Among the insanely good highlights of the four-day championships were coming first, second and third in the TopSpec Medium Gold Championship with mares Mount St John VIP and River Rise Nisa, and chestnut gelding Gio respectively. There were 32 horses in that final, and Charlotte’s three rides took the top three places. One judge had VIP on a score of 80.14%, and Charlotte won on a score of 77.73%, nearly three percent clear of her nearest rival (herself). The six-year-old daughter of Vivaldi is a serious threat for the future.

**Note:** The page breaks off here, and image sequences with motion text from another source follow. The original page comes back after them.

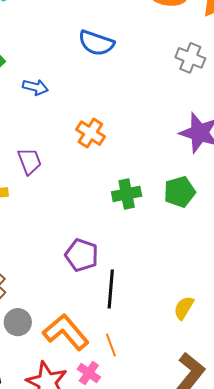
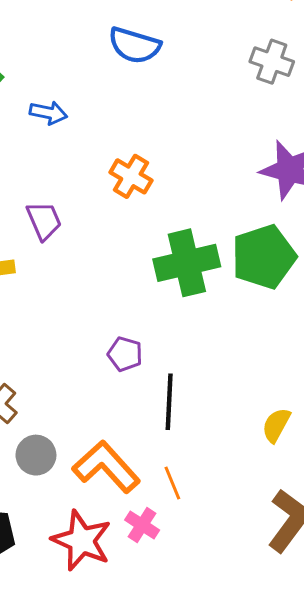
green pentagon: (180, 192) -> (264, 257), size x1.4
green cross: (127, 194) -> (187, 263), size x1.5
purple pentagon: (82, 255) -> (125, 354), size x0.7

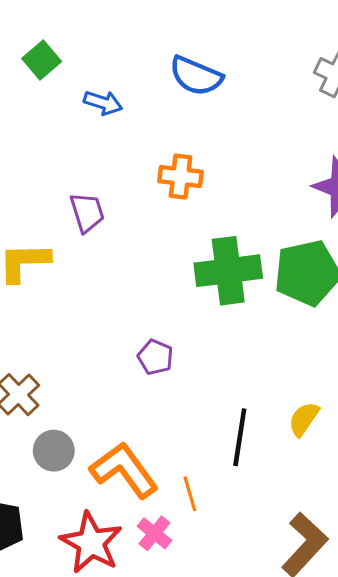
blue semicircle: (134, 45) -> (196, 76), moved
orange cross: (131, 176) -> (181, 177), turned -30
black line: (169, 402) -> (240, 437), moved
yellow semicircle: (276, 425) -> (304, 419), moved

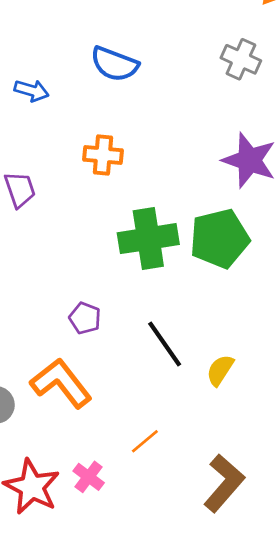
black line: (240, 437) -> (165, 344), moved, turned -42
orange L-shape: (124, 470) -> (61, 383), moved
orange line: (190, 494) -> (145, 441), moved, turned 68

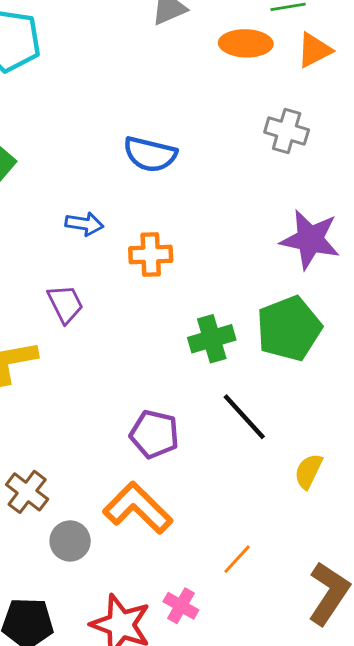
blue arrow: (32, 91) -> (84, 224), moved
green cross: (148, 239) -> (212, 339), size x0.7
purple pentagon: (85, 318) -> (154, 434), size x1.4
black line: (165, 344) -> (244, 417), moved

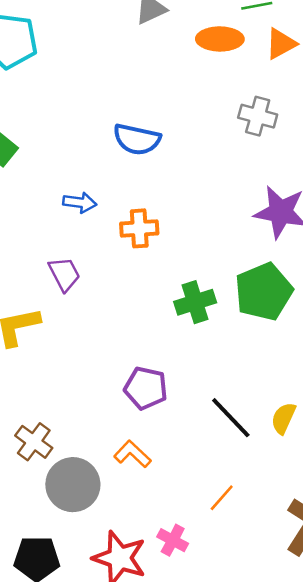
black line: (244, 417) -> (231, 418), moved
orange L-shape: (138, 508) -> (132, 454), size x0.6
gray circle: (70, 541) -> (73, 485), size x1.5

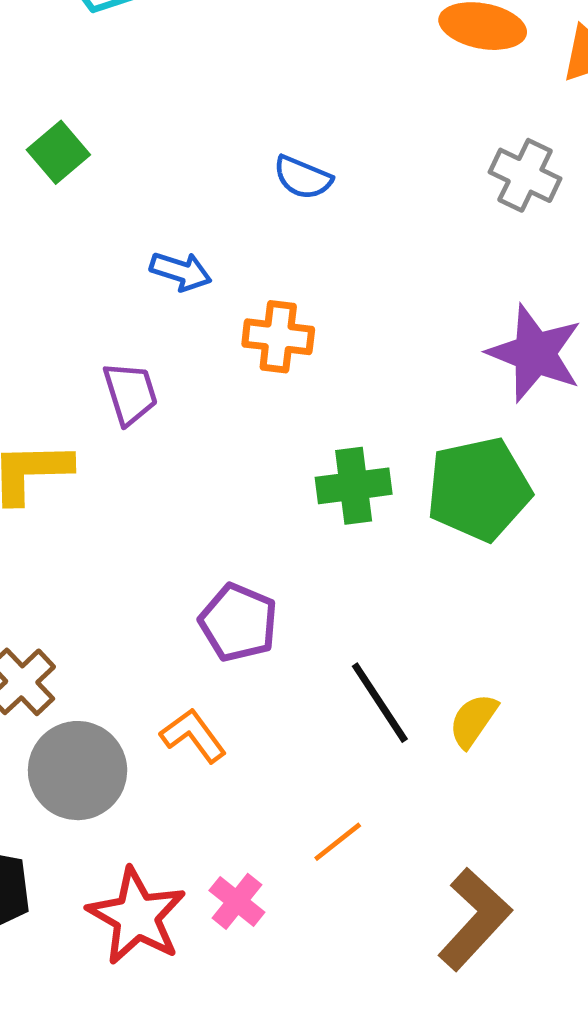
blue semicircle: (137, 139) -> (303, 178), size x0.7

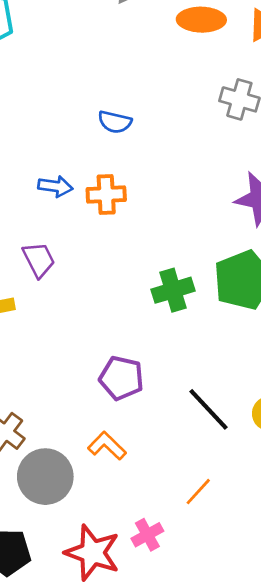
orange cross: (278, 337) -> (106, 194), moved
pink cross: (237, 901) -> (147, 535), turned 32

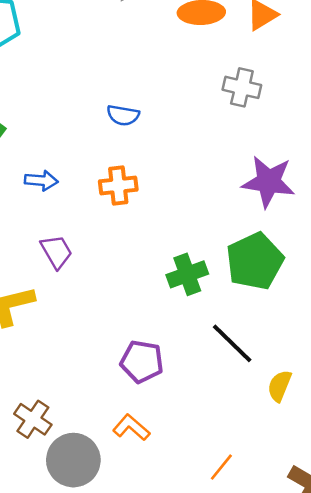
blue arrow: (55, 186) -> (41, 180), moved
black line: (209, 409) -> (232, 343), moved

Charlotte also did the one-two-three in the Saracen Horse Feeds Intermediate I Gold Championship, winning with Mount St John Freestyle, coming second with En Vogue and third with Mount St John Kom Fairytale. Her top two in that class also claimed the best podium places in the Fairfax Saddles Prix St Georges Gold Championships, with Freestyle winning on 78.03%.

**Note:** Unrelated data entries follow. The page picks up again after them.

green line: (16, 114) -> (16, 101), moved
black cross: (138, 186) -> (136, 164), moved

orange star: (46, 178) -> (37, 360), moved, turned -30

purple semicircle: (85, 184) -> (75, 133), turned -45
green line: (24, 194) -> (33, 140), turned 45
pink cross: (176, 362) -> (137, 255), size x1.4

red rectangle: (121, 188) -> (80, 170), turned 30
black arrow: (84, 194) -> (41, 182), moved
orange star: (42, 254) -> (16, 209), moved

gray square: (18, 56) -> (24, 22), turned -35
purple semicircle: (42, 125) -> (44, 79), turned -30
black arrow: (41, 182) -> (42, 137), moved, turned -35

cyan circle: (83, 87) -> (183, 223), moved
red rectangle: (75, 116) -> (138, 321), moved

In the Intermediate 1 Freestyle Gold Championship, Charlotte yet again finished in the top spot on Mount St John Freestyle, retaining the pair’s unbeaten record. Yes, Freestyle won the Freestyle – a commentator’s nightmare but a dressage fan’s dream. The majority of the judges put her above the 80% barrier to finish on a score of 81.5%. Could this be another future record-breaker?

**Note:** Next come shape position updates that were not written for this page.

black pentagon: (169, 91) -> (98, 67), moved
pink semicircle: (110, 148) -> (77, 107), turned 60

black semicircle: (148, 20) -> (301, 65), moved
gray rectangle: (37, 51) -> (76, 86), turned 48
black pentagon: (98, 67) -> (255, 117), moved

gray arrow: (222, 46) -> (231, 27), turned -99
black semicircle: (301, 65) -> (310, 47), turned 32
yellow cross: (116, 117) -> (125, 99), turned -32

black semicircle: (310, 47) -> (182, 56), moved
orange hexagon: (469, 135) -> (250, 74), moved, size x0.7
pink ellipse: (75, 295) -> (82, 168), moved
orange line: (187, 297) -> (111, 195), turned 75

In the Equine Construction Advanced Medium Gold Championship, Charlotte had a one-two with her mentor Carl’s Ekitof and the ridiculously pretty grey Florentina VI, with just over half a percent dividing the two. She repeated the one-two feat in the Childeric Elementary Gold Championship, with the diminutive Gio, whom she bought from the USA, and River Rise Nisa. Once again, there was less than one percent between them.
Then there’s Hawtins Delicato, the only one of Charlotte’s current string who has been competing at international level this season, having scored Intermediate I wins at Hickstead and Hartpury CDIs. At the Nationals, the nine-year-old gelding claimed the Monarch Equestrian Intermediate II Gold Championship, and he is another likely contender for Charlotte’s Next Big Superstar™.
She has a number of horses knocking on the door labelled Grand Prix, as well as others coming up through all the lower ranks. In the Young Horse classes, VIP – another horse bred by the Mount St John Stud – took the final of the Shearwater 6yo Championship, with Hawtins San Floriana claiming the 5yo division. Now that’s what you call strength and depth. The force is indeed strong in this one.
As an aside, have you noticed how many of Charlotte’s top horses are mares? More girl power than Princess Leia and Padme Amidala combined.
Of course, not all horses make the leap to Grand Prix or have the same levels of success at the top level as they did coming up through the ranks, but Charlotte is proving herself a master at producing great horses. Developing into a top Grand Prix horse can take time, though don’t forget Valegro made his international debut at this level in March 2011 and won his first European team gold just five months later.
With so many mega-talented rides in Charlotte’s armoury, it surely won’t be long before she’s making her presence known on the championship stage once again. It’s not just a New Hope – prepare yourself for the Return of Du-Jedi.